I have been researching family sinced my teen years. I was excited to learn after researching all possible linages on mother and father's side that they are in fact fifth cousins by way of two family ancestries. I also learned that mothers maternal grandparents and fathers maternal grandparents were cousins! This was amazing. Eventually I moved away from our home town and to a city seventy miles away. I met and married a wonderful lady, whose parents were also family researchers. One night while tying up some loose ends in my research I discovered a common ancestor between myself and my new mother-in-law... my wife and I are sixth cousins!

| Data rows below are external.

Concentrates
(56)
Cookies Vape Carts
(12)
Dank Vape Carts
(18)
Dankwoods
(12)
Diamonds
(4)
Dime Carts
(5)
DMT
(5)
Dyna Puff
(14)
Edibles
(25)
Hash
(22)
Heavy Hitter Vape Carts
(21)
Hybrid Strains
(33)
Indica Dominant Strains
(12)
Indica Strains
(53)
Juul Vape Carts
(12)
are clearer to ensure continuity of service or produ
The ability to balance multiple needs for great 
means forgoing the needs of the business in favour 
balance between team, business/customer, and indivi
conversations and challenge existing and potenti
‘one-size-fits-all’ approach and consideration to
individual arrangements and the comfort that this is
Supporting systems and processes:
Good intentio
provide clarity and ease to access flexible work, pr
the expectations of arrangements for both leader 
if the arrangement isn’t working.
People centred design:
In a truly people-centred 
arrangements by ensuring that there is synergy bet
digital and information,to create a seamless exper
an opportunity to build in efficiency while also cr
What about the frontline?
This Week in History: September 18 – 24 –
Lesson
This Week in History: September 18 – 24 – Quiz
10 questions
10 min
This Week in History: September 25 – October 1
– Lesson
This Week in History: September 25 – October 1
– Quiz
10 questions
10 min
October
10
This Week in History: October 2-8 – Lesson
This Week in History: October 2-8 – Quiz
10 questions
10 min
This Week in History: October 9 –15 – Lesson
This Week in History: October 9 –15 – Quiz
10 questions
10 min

My mother lived alone for many years and on into her nineties. When my siblings and I visited her in Lubbock, Texas we would often find a friend from across the alley whom she had met at the dumpster one day. We knew this lady simply as Gennie. She was such a blessing looking after Mother and letting us know how she was and my oldest sister kept in touch with her even after Mother entered a nursing home and eventually died four months before her 100th birthday. One day when talking to my sister, she told me that Gennie had not answered her letters for almost a year, and since I had moved back to Lubbock I went by to see she and her husband. Gennie was in the last stages of Lou Gerihig's disease but still rational. To make conversation, I asked her husband what he did before retirement and he replied that he worked for Southwestern Bell Telephone Company, so I asked if he knew Billy Shipman who was my second cousin. He replied that they worked together and said that Gennie was kin to him. It turned out that Gennie was the daughter of a man who's brother and sister had both married my first cousins. Mother and Gennie were friends for years and never knew that they were kin to the same people until I told Gennie just before she passed away. This became known because I ask a question to avoid akward moments in conversation.